Property Value Description
Dimensions 1024 Required by the bge-m3 embedding model.
Metric cosine Cosine similarity is recommended for text embeddings.

Metadata Fields

To enable efficient filtering, the following metadata fields are indexed:

Field Name Type Description
lang string The language of the article chunk (e.g., ar, en).
source string The key of the source (e.g., SANA, verify-sy).
published_at_bucket number The publication month, formatted as YYYYMM (e.g., 202508).

2. Vector & Metadata Structure

Each document stored in Vectorize represents a single chunk of an article.

Vector ID Naming Convention

Vector IDs follow a strict naming convention to ensure uniqueness and traceability: article:<uuid>:<chunk_no>

  • article: A static prefix.
  • <uuid>: The unique identifier of the parent article.
  • <chunk_no>: The 0-indexed number of the chunk within the article.

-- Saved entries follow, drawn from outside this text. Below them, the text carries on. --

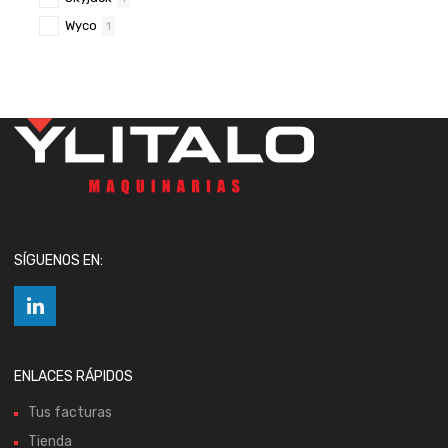
Wyco
1
SÍGUENOS EN:
ENLACES RÁPIDOS
Tus facturas
Tienda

This is the metadata object that should be stored alongside each vector.

{
  "article_id": "<uuid>",
  "chunk_no": 0,
  "lang": "ar",
  "source": "SANA",
  "published_at_bucket": 202508,
  "url": "https://example.com/article/123",
  "title": "Article Title",
  "text": "A short snippet of the article text (2-4 KiB max)."
}

Chunk Size

Aim for a chunk size of approximately 600-800 tokens per vector for optimal retrieval performance.

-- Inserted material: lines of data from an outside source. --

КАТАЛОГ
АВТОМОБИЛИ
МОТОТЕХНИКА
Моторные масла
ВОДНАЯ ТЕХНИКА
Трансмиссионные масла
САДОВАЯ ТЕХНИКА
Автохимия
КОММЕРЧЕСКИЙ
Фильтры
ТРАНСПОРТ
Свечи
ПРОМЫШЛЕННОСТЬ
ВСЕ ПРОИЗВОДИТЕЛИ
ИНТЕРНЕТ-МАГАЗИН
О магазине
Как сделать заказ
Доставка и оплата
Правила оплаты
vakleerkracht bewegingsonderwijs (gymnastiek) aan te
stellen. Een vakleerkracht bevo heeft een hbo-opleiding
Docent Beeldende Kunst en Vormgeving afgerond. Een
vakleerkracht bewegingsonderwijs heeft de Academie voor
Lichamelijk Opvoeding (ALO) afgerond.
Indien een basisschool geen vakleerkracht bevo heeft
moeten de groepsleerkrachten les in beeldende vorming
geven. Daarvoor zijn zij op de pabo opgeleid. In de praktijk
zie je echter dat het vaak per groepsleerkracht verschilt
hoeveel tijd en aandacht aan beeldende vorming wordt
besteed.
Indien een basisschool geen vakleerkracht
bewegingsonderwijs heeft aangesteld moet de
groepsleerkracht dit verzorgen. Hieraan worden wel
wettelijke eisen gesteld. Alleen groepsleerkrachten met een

3. Backfill & Data Management

Pilot Backfill

For initial data loading or small backfills, use the /rag/dev/upsert-batch development endpoint or a one-off script that calls VECTORIZE.upsert directly.

Data Updates & Deletes

  • Database Mapping: It is crucial to maintain a mapping in the primary PostgreSQL database between (article_id, chunk_no) and the corresponding vector_id.
  • Updates: To update a vector, re-embed the content and call VECTORIZE.upsert() with the same vector ID. This will overwrite the existing vector.
  • Deletes: To remove vectors, use VECTORIZE.deleteByIds(['id1', 'id2', ...]). For large-scale deletions, consider maintaining a "tombstone" list and purging periodically.